(Saved data entries)
# # # # #

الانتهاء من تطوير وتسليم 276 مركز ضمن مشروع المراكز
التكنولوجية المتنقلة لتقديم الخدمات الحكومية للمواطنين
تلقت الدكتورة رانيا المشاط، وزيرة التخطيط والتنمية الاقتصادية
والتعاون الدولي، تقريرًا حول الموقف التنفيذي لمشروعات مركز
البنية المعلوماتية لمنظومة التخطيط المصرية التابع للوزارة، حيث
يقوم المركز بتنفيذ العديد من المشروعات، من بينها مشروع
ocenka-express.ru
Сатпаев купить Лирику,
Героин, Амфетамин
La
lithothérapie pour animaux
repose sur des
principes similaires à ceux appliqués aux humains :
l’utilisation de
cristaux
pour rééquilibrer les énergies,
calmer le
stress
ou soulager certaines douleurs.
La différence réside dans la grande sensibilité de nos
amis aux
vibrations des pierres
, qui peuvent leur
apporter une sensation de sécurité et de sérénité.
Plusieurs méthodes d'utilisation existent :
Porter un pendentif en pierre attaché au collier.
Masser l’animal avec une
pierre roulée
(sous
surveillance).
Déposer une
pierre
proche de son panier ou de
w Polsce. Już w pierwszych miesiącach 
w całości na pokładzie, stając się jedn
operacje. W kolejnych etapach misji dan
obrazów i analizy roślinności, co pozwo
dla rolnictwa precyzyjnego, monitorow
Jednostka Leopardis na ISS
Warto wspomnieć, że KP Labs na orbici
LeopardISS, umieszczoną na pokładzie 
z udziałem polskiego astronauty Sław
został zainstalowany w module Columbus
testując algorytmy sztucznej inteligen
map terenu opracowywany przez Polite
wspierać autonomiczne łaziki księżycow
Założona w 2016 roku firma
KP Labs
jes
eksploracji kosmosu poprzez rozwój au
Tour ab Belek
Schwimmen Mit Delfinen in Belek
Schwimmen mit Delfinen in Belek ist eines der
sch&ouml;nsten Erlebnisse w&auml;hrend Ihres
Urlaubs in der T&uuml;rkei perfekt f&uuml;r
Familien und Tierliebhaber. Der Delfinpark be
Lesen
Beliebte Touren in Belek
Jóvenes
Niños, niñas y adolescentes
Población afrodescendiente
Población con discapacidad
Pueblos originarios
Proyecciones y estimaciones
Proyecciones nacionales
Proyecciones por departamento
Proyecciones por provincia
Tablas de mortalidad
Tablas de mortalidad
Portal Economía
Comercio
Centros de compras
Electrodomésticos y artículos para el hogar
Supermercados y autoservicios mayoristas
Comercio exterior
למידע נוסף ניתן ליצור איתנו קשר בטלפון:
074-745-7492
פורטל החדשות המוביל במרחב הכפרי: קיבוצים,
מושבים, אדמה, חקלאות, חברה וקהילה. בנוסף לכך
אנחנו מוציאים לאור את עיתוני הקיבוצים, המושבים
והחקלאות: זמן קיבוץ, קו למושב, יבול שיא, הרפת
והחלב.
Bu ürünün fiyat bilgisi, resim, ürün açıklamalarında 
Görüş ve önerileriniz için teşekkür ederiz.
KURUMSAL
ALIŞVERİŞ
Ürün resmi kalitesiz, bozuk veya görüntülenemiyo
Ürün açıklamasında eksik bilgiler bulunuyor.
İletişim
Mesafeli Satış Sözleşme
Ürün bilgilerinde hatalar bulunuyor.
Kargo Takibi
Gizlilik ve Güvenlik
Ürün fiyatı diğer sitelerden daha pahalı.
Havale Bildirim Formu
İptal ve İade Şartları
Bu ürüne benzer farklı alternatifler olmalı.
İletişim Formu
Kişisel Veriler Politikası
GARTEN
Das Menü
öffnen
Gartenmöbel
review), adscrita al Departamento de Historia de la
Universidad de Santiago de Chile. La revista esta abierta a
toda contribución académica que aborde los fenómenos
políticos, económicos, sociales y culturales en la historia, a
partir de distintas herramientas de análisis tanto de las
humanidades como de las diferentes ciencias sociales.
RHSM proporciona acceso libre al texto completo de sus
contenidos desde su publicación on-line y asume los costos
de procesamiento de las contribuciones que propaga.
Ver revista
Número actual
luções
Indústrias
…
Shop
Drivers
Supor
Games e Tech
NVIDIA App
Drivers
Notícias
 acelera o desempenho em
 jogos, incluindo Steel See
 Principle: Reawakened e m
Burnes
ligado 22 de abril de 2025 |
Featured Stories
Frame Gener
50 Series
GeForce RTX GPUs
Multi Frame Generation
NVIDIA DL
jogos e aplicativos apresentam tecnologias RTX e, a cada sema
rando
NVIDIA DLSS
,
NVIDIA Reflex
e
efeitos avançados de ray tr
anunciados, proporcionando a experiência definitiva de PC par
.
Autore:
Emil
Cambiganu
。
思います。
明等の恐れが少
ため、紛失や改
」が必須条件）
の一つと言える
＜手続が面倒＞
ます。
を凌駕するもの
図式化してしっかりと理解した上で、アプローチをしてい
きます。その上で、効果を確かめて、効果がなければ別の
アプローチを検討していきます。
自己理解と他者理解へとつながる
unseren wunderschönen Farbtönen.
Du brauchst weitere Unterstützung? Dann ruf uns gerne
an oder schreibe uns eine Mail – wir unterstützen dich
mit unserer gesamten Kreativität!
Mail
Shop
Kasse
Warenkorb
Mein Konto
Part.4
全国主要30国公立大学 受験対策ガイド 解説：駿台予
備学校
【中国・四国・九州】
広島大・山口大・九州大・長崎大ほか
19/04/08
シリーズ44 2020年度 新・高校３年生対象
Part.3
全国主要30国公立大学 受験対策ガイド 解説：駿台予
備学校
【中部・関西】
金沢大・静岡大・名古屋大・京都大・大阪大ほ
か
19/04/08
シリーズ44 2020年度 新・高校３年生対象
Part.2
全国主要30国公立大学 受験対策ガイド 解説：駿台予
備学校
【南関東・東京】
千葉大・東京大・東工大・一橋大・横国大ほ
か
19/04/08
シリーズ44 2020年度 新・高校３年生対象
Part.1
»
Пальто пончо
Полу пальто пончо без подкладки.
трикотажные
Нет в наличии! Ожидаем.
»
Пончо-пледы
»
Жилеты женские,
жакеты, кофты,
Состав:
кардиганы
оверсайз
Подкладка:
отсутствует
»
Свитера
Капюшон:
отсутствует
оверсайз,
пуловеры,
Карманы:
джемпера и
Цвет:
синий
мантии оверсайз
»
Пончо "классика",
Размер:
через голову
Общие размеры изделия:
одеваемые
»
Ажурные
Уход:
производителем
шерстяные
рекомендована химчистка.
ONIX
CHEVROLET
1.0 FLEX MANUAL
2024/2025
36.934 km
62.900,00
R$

# # # # #

Problem details: For every entry above, write out an exact copy.

Task answer:
الانتهاء من تطوير وتسليم 276 مركز ضمن مشروع المراكز
التكنولوجية المتنقلة لتقديم الخدمات الحكومية للمواطنين
تلقت الدكتورة رانيا المشاط، وزيرة التخطيط والتنمية الاقتصادية
والتعاون الدولي، تقريرًا حول الموقف التنفيذي لمشروعات مركز
البنية المعلوماتية لمنظومة التخطيط المصرية التابع للوزارة، حيث
يقوم المركز بتنفيذ العديد من المشروعات، من بينها مشروع
ocenka-express.ru
Сатпаев купить Лирику,
Героин, Амфетамин
La
lithothérapie pour animaux
repose sur des
principes similaires à ceux appliqués aux humains :
l’utilisation de
cristaux
pour rééquilibrer les énergies,
calmer le
stress
ou soulager certaines douleurs.
La différence réside dans la grande sensibilité de nos
amis aux
vibrations des pierres
, qui peuvent leur
apporter une sensation de sécurité et de sérénité.
Plusieurs méthodes d'utilisation existent :
Porter un pendentif en pierre attaché au collier.
Masser l’animal avec une
pierre roulée
(sous
surveillance).
Déposer une
pierre
proche de son panier ou de
w Polsce. Już w pierwszych miesiącach 
w całości na pokładzie, stając się jedn
operacje. W kolejnych etapach misji dan
obrazów i analizy roślinności, co pozwo
dla rolnictwa precyzyjnego, monitorow
Jednostka Leopardis na ISS
Warto wspomnieć, że KP Labs na orbici
LeopardISS, umieszczoną na pokładzie 
z udziałem polskiego astronauty Sław
został zainstalowany w module Columbus
testując algorytmy sztucznej inteligen
map terenu opracowywany przez Polite
wspierać autonomiczne łaziki księżycow
Założona w 2016 roku firma
KP Labs
jes
eksploracji kosmosu poprzez rozwój au
Tour ab Belek
Schwimmen Mit Delfinen in Belek
Schwimmen mit Delfinen in Belek ist eines der
sch&ouml;nsten Erlebnisse w&auml;hrend Ihres
Urlaubs in der T&uuml;rkei perfekt f&uuml;r
Familien und Tierliebhaber. Der Delfinpark be
Lesen
Beliebte Touren in Belek
Jóvenes
Niños, niñas y adolescentes
Población afrodescendiente
Población con discapacidad
Pueblos originarios
Proyecciones y estimaciones
Proyecciones nacionales
Proyecciones por departamento
Proyecciones por provincia
Tablas de mortalidad
Tablas de mortalidad
Portal Economía
Comercio
Centros de compras
Electrodomésticos y artículos para el hogar
Supermercados y autoservicios mayoristas
Comercio exterior
למידע נוסף ניתן ליצור איתנו קשר בטלפון:
074-745-7492
פורטל החדשות המוביל במרחב הכפרי: קיבוצים,
מושבים, אדמה, חקלאות, חברה וקהילה. בנוסף לכך
אנחנו מוציאים לאור את עיתוני הקיבוצים, המושבים
והחקלאות: זמן קיבוץ, קו למושב, יבול שיא, הרפת
והחלב.
Bu ürünün fiyat bilgisi, resim, ürün açıklamalarında 
Görüş ve önerileriniz için teşekkür ederiz.
KURUMSAL
ALIŞVERİŞ
Ürün resmi kalitesiz, bozuk veya görüntülenemiyo
Ürün açıklamasında eksik bilgiler bulunuyor.
İletişim
Mesafeli Satış Sözleşme
Ürün bilgilerinde hatalar bulunuyor.
Kargo Takibi
Gizlilik ve Güvenlik
Ürün fiyatı diğer sitelerden daha pahalı.
Havale Bildirim Formu
İptal ve İade Şartları
Bu ürüne benzer farklı alternatifler olmalı.
İletişim Formu
Kişisel Veriler Politikası
GARTEN
Das Menü
öffnen
Gartenmöbel
review), adscrita al Departamento de Historia de la
Universidad de Santiago de Chile. La revista esta abierta a
toda contribución académica que aborde los fenómenos
políticos, económicos, sociales y culturales en la historia, a
partir de distintas herramientas de análisis tanto de las
humanidades como de las diferentes ciencias sociales.
RHSM proporciona acceso libre al texto completo de sus
contenidos desde su publicación on-line y asume los costos
de procesamiento de las contribuciones que propaga.
Ver revista
Número actual
luções
Indústrias
…
Shop
Drivers
Supor
Games e Tech
NVIDIA App
Drivers
Notícias
 acelera o desempenho em
 jogos, incluindo Steel See
 Principle: Reawakened e m
Burnes
ligado 22 de abril de 2025 |
Featured Stories
Frame Gener
50 Series
GeForce RTX GPUs
Multi Frame Generation
NVIDIA DL
jogos e aplicativos apresentam tecnologias RTX e, a cada sema
rando
NVIDIA DLSS
,
NVIDIA Reflex
e
efeitos avançados de ray tr
anunciados, proporcionando a experiência definitiva de PC par
.
Autore:
Emil
Cambiganu
。
思います。
明等の恐れが少
ため、紛失や改
」が必須条件）
の一つと言える
＜手続が面倒＞
ます。
を凌駕するもの
図式化してしっかりと理解した上で、アプローチをしてい
きます。その上で、効果を確かめて、効果がなければ別の
アプローチを検討していきます。
自己理解と他者理解へとつながる
unseren wunderschönen Farbtönen.
Du brauchst weitere Unterstützung? Dann ruf uns gerne
an oder schreibe uns eine Mail – wir unterstützen dich
mit unserer gesamten Kreativität!
Mail
Shop
Kasse
Warenkorb
Mein Konto
Part.4
全国主要30国公立大学 受験対策ガイド 解説：駿台予
備学校
【中国・四国・九州】
広島大・山口大・九州大・長崎大ほか
19/04/08
シリーズ44 2020年度 新・高校３年生対象
Part.3
全国主要30国公立大学 受験対策ガイド 解説：駿台予
備学校
【中部・関西】
金沢大・静岡大・名古屋大・京都大・大阪大ほ
か
19/04/08
シリーズ44 2020年度 新・高校３年生対象
Part.2
全国主要30国公立大学 受験対策ガイド 解説：駿台予
備学校
【南関東・東京】
千葉大・東京大・東工大・一橋大・横国大ほ
か
19/04/08
シリーズ44 2020年度 新・高校３年生対象
Part.1
»
Пальто пончо
Полу пальто пончо без подкладки.
трикотажные
Нет в наличии! Ожидаем.
»
Пончо-пледы
»
Жилеты женские,
жакеты, кофты,
Состав:
кардиганы
оверсайз
Подкладка:
отсутствует
»
Свитера
Капюшон:
отсутствует
оверсайз,
пуловеры,
Карманы:
джемпера и
Цвет:
синий
мантии оверсайз
»
Пончо "классика",
Размер:
через голову
Общие размеры изделия:
одеваемые
»
Ажурные
Уход:
производителем
шерстяные
рекомендована химчистка.
ONIX
CHEVROLET
1.0 FLEX MANUAL
2024/2025
36.934 km
62.900,00
R$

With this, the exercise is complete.